Started by Tursiops, September 13, 2016, 09:33:41 AM

Previous topic - Next topic

Tursiops

Hi,

I have encountered this several times now:
- A system has all its DCIs applied via templates. The templates are configured to remove the DCIs if the node no longer matches a certain condition
- The device becomes unreachable for an extended period of time (as in hours or even days). Reasons can be internet connection problems, dead routers, the NetXMS agent not running for whatever reason or a server being shutdown "temporarily".
- Eventually the NetXMS server will remove the templates from the node.

I originally assumed that the server would not remove the templates from an unreachable node for that reason: it is unreachable. It therefore cannot determine if the condition that lead to the template being applied is still valid or not. If I try to run a manual Configuration Poll in such a scenario, it actually tells me it is not going to poll, because the node is unreachable - and then it goes ahead and wipes the template anyway. (That one just happened to me today)

I am not sure how I can configure the templates so they are not neither removed nor assigned when a node is actually unreachable?

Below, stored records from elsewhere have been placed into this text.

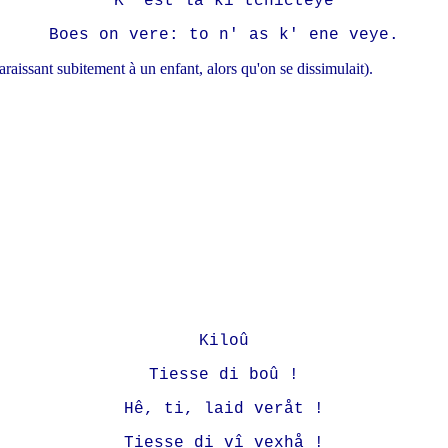
K' est la ki tchicteye
Boes on vere: to n' as k' ene veye.
aissant subitement à un enfant, alors qu'on se dissimulait).
Kiloû
Tiesse di boû !
Hê, ti, laid veråt !
Tiesse di vî vexhå !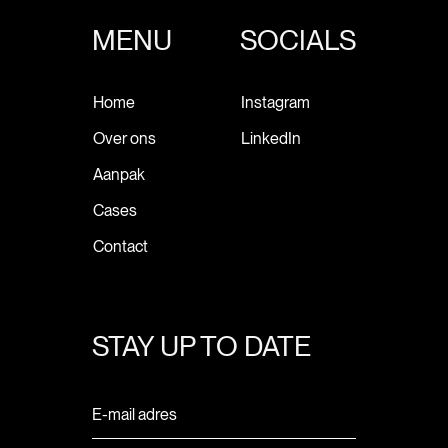
MENU
SOCIALS
Home
Instagram
Over ons
LinkedIn
Aanpak
Cases
Contact
STAY UP TO DATE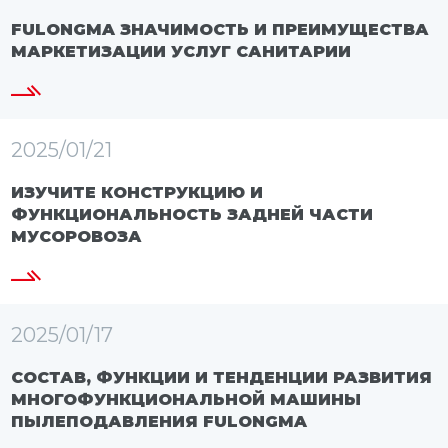
FULONGMA ЗНАЧИМОСТЬ И ПРЕИМУЩЕСТВА
МАРКЕТИЗАЦИИ УСЛУГ САНИТАРИИ
2025/01/21
ИЗУЧИТЕ КОНСТРУКЦИЮ И
ФУНКЦИОНАЛЬНОСТЬ ЗАДНЕЙ ЧАСТИ
МУСОРОВОЗА
2025/01/17
СОСТАВ, ФУНКЦИИ И ТЕНДЕНЦИИ РАЗВИТИЯ
МНОГОФУНКЦИОНАЛЬНОЙ МАШИНЫ
ПЫЛЕПОДАВЛЕНИЯ FULONGMA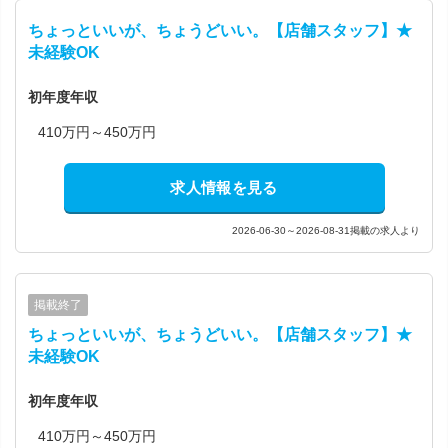
ちょっといいが、ちょうどいい。【店舗スタッフ】★
未経験OK
初年度年収
410万円～450万円
求人情報を見る
2026-06-30～2026-08-31掲載の求人より
掲載終了
ちょっといいが、ちょうどいい。【店舗スタッフ】★
未経験OK
初年度年収
410万円～450万円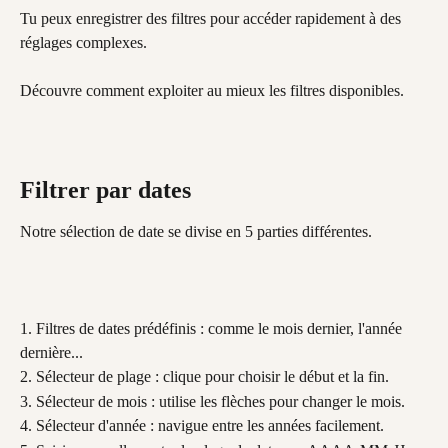
Tu peux enregistrer des filtres pour accéder rapidement à des 
réglages complexes.
Découvre comment exploiter au mieux les filtres disponibles.
Filtrer par dates
Notre sélection de date se divise en 5 parties différentes.
1. Filtres de dates prédéfinis : comme le mois dernier, l'année 
dernière...
2. Sélecteur de plage : clique pour choisir le début et la fin.
3. Sélecteur de mois : utilise les flèches pour changer le mois.
4. Sélecteur d'année : navigue entre les années facilement.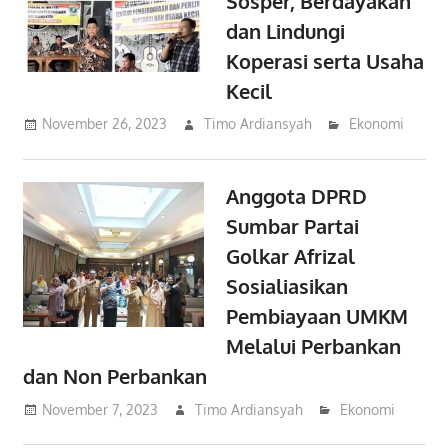
Sosper, Berdayakan
dan Lindungi
Koperasi serta Usaha
Kecil
November 26, 2023
Timo Ardiansyah
Ekonomi
Anggota DPRD
Sumbar Partai
Golkar Afrizal
Sosialiasikan
Pembiayaan UMKM
Melalui Perbankan
dan Non Perbankan
November 7, 2023
Timo Ardiansyah
Ekonomi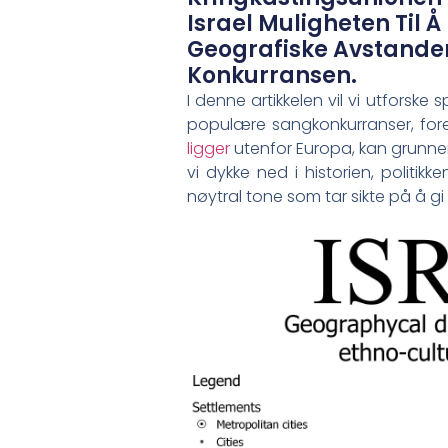
Israel Muligheten Til Å
Geografiske Avstander,
Konkurransen.
I denne artikkelen ⁣vil vi ⁤utforsk
populære sangkonkurranser, foren
ligger
utenfor⁤ Europa, kan grunnen t
‌vi dykke ned i ​historien, politi
nøytral tone som‍ tar ‌sikte på å 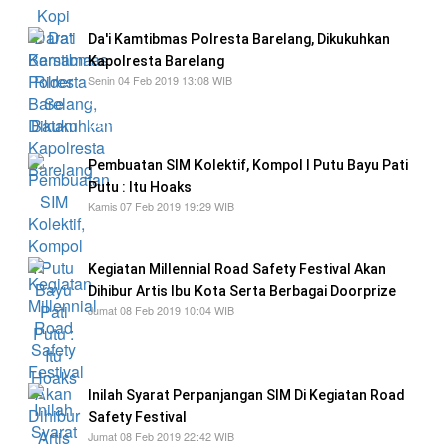
Da'i Kamtibmas Polresta Barelang, Dikukuhkan
Kapolresta Barelang
Senin 04 Feb 2019 13:08 WIB
bahwa sebagai umat beragama tentu selalu
bersyukur kepada tuhan yang maha kuasa
Pembuatan SIM Kolektif, Kompol I Putu Bayu Pati
Putu : Itu Hoaks
Kamis 07 Feb 2019 19:29 WIB
Kegiatan foto SIM akan dilaksanakan pada
Kegiatan Millennial Road Safety Festival Akan
Dihibur Artis Ibu Kota Serta Berbagai Doorprize
Jumat 08 Feb 2019 10:04 WIB
bahwa acara tersebut bertujuan untuk
mengumpulkan kaum milenial Se- Kota Batam
Inilah Syarat Perpanjangan SIM Di Kegiatan Road
Safety Festival
Jumat 08 Feb 2019 22:42 WIB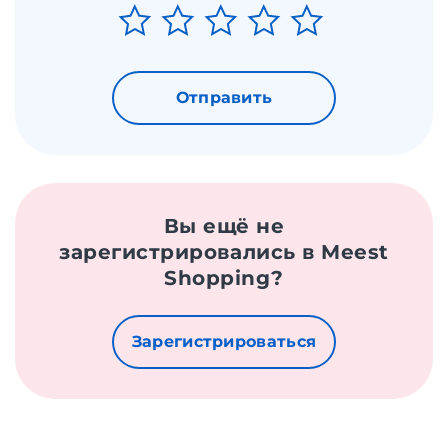
Отправить
Вы ещё не
зарегистрировались в Meest
Shopping?
Зарегистрироваться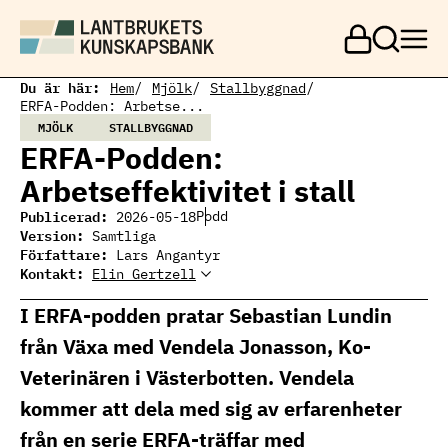
H
o
p
p
a
Du är här:
Hem
Mjölk
Stallbyggnad
t
ERFA-Podden: Arbetse...
i
MJÖLK
STALLBYGGNAD
l
ERFA-Podden:
l
h
Arbetseffektivitet i stall
u
v
Publicerad:
Podd
2026-05-18
u
Version:
Samtliga
d
Författare:
Lars Angantyr
i
Kontakt:
Elin Gertzell
Elin Gertzell
n
Ämnesansvarig
Elin Gertzell, expert
n
mjölkproduktion
mjölkproduktion
I ERFA-podden pratar Sebastian Lundin
e
elin.gertzell@ri.se
h
010 516 57 74
från Växa med Vendela Jonasson, Ko-
å
l
Veterinären i Västerbotten. Vendela
l
kommer att dela med sig av erfarenheter
från en serie ERFA-träffar med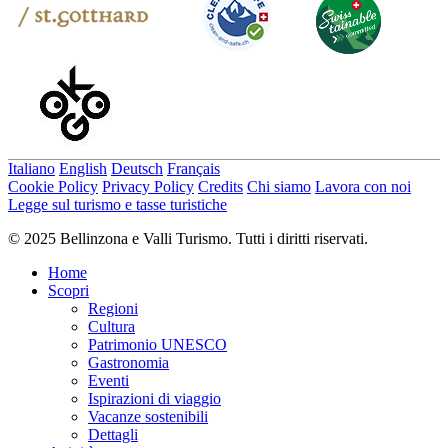
Italiano
English
Deutsch
Français
Cookie Policy
Privacy Policy
Credits
Chi siamo
Lavora con noi
Legge sul turismo e tasse turistiche
© 2025 Bellinzona e Valli Turismo. Tutti i diritti riservati.
Home
Scopri
Regioni
Cultura
Patrimonio UNESCO
Gastronomia
Eventi
Ispirazioni di viaggio
Vacanze sostenibili
Dettagli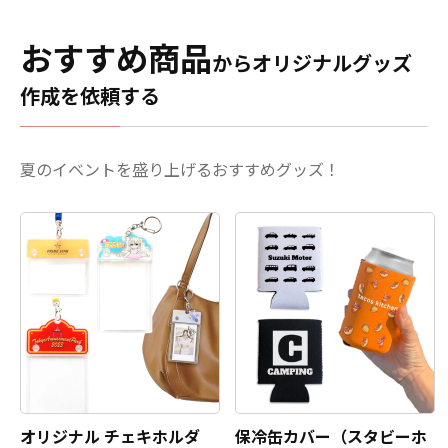
おすすめ商品
からオリジナルグッズ
作成を依頼する
夏のイベントを盛り上げるおすすめグッズ！
オリジナル チェキホルダ
保冷缶カバー（スタビーホ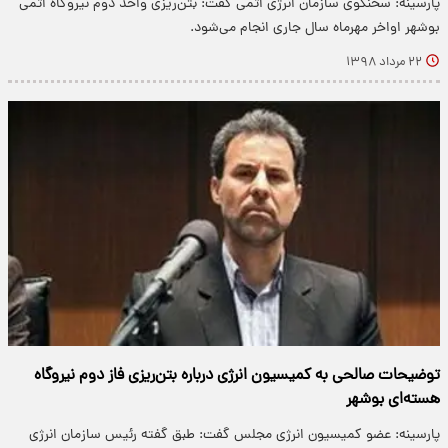
پارسینه: سخنگوی سازمان انرژی اتمی گفت: بتن‌ریزی واحد دوم نیروگاه اتمی
بوشهر اواخر مهرماه سال جاری انجام می‌شود.
۲۲ مرداد ۱۳۹۸
توضیحات صالحی به کمیسیون انرژی درباره بتن‌ریزی فاز دوم نیروگاه
هسته‌ای بوشهر
پارسینه: عضو کمیسیون انرژی مجلس گفت: طبق گفته رئیس سازمان انرژی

Any ideas? Or is this a misconfiguration or bug of sorts?

Thanks

tomaskir

What version of NetXMS are you running?

I remember in old version (pre 1.2.17), auto-bind remove would remove the templates from nodes.
This was however fixed.

Tursiops

We're running 2.0.5.

The templates are configured to be removed if auto-bind no longer applies, which is fine.
The issue is just that if the system is unreachable and NetXMS cannot detect if the template should still apply, it seems to remove it.

I'll see if I can run some more tests to confirm if this happens all the time or if something else is required to trigger this.
Maybe a race condition with an active Configuration Poll just as the system goes down.

The most recent one I ran into was a Cisco which was offline for a weekend (remote, non-critical office, closed over weekend) and basically all data was wiped and started fresh on Monday after it was rebooted.